Eine echte wesentliche Verbesserung ist erst mit 2005 zu erwarten. Dann darf kein LKW mehr ohne Abgasbehandlung verkauft werden. Für zusätzliche Verminderungen müssen wir leider noch länger warten, also erst wenn Euro 5 Vorschrift wird.
Was meines Erachtens jedoch gravierend ist, dass der Stand der Technik heute schon so weit ist, wirklich schadstoffarme Lkw zu liefern. Nicht vergessen dürfen wir, dass ein Fuhrparkwechsel abgewartet werden muss, bis die Luft halbwegs sauber wird, wobei – Vorsicht – diese Verbesserungen nicht zunichte gemacht werden, weil die „Verkehrsleistungen" zuwachsen.
Die verantwortliche Politik fordert diese heute schon möglichen Standards nicht ein. Sehr wohl aber werden dieselben schon seit Jahren in Länder mit strengeren Umweltauflagen exportiert! Auch die Kat-Technologie wurde bei uns erst 1993 eingeführt, nachdem man sie schon Jahre vorher beispielsweise in die USA oder nach Japan exportiert hatte!
Die in Südtirol freigesetzten Luftschadstoffe stammen hauptsächlich vom Verkehr, gefolgt von den Heizungsanlagen und den Produktionsprozessen, die in Südtirol aber eine untergeordnete Rolle spielen. Insgesamt werden jährlich in etwa 64.000 Tonnen Luftschadstoffe freigesetzt. Im wesentlichen sind es: Kohlenmonoxid, flüchtige Kohlenwasserstoffe, Stickoxide, Schwefelverbindungen und Partikel. Letztere werden für die Gesundheit als besonders problematisch eingestuft.
In etwa 50.000 Tonnen erbringt allein der motorisierte Verkehr (offizielle Landesstatistik von 1997- letzte veröffentlichte Daten; momentan wird an den Daten für das Bezugsjahr 2000 gearbeitet). Die Brennerautobahn im Südtirolabschnitt, die nur einen 1,3 % -igen Anteil am gesamten Straßennetz des Landes hat, trägt fast zu einem Fünftel aller freigesetzten Schadstoffe bei. Beim Kohlenmonoxid erreicht der motorisierte Verkehr einen Anteil von 92% gemessen an den gesamten Kohlenmonoxidemissionen. Am problematischsten sind jedoch die Feinstäube. Grundsätzlich gilt, je kleiner die Partikel, desto größer die Eindringtiefe in die Lunge, bis hin zu den Lungenbläschen.
Die unsichtbar kleinen Staubpartikel, deren Durchmesser weniger als einen hundertstel Millimeter betragen, haben eine relativ hohe Verweilzeit in der Atmosphäre, so dass weiträumige hohe Belastungen entstehen. Während größere Staubteilchen bereits in der Nase zurückgehalten werden, dringen die mikroskopischen PM10-Schadstoffe bis in die feinsten Verästelungen der Lunge vor und gelangen von dort zum Teil in die Lymph- und Blutbahnen.
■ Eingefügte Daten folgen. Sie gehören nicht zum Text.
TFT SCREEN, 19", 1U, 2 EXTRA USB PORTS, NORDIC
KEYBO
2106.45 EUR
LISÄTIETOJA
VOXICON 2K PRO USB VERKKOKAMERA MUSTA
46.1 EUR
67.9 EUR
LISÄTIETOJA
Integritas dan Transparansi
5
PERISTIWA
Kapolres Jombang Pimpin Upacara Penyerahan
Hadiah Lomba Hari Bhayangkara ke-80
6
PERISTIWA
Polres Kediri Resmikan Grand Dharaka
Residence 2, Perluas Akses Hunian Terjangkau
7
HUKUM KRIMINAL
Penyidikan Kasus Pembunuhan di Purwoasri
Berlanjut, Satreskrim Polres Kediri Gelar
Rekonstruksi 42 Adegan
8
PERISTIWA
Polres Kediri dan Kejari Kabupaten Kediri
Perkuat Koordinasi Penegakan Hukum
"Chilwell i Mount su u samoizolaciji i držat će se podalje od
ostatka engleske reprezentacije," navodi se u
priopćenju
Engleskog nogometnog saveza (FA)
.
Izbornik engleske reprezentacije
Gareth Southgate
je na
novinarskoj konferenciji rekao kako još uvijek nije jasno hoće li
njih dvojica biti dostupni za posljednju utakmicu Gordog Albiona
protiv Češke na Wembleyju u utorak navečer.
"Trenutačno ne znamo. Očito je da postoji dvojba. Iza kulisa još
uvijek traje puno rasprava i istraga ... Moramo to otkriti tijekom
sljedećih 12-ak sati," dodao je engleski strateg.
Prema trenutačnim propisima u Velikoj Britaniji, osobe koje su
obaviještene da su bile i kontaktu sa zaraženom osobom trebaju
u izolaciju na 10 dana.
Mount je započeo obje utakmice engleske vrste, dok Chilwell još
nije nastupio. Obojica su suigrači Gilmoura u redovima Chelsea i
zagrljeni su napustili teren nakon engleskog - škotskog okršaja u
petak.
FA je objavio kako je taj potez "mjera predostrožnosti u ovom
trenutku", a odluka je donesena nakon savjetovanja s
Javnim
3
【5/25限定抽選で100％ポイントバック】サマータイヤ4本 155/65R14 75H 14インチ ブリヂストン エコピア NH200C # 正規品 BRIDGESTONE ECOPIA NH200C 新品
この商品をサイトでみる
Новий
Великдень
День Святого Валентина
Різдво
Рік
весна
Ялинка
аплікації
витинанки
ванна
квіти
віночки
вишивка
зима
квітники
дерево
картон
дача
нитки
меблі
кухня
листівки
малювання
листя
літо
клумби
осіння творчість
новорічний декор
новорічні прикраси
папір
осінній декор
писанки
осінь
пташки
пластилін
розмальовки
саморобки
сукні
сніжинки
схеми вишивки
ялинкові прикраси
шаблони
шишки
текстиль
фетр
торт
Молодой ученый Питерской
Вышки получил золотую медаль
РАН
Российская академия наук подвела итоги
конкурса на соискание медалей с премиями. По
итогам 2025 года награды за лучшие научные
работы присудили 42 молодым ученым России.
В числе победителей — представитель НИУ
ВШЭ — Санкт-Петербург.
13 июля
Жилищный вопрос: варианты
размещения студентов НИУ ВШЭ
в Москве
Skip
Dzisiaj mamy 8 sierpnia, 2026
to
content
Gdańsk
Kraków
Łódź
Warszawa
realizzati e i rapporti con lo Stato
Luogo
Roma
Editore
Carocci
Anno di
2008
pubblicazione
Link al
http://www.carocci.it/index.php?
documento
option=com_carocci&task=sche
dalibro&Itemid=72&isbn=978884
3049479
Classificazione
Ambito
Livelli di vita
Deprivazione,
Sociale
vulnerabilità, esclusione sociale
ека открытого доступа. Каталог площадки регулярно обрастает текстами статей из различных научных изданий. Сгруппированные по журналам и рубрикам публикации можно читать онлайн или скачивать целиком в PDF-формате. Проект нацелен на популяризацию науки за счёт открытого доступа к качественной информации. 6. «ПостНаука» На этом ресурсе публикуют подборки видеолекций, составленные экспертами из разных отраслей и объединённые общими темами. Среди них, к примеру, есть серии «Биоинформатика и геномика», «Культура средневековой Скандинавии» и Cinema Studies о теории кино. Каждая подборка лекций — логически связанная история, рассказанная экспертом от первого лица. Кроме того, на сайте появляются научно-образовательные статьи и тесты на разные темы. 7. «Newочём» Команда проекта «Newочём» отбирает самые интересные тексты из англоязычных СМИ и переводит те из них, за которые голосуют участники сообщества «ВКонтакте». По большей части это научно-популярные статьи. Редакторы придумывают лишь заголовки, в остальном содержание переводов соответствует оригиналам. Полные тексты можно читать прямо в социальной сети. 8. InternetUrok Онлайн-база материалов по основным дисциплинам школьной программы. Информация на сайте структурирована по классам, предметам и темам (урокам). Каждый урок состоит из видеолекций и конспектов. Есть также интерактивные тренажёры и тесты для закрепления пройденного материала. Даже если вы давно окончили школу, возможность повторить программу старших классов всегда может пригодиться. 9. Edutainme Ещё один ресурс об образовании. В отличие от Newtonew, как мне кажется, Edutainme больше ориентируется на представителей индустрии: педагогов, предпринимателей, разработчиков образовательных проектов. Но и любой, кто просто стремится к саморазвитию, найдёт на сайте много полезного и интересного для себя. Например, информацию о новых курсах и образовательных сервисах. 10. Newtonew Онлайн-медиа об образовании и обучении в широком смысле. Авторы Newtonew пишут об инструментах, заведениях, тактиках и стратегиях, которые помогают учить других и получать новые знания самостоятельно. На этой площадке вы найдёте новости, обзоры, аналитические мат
Außerdem bieten sie aufgrund ihrer zerklüfteten Struktur eine ideale Oberfläche für die An- bzw. Einlagerung von weiteren toxischen Substanzen. Dieses Schadstoffgemisch besteht aus einer Vielzahl von chemischen Verbindungen mit teils Krebs erzeugender Wirkung. Es verursacht in den Atemwegen lokale Entzündungen und setzt insbesondere die Immunabwehr von Risikogruppen wie Kindern, Kranken und älteren Menschen einem Dauerstress aus.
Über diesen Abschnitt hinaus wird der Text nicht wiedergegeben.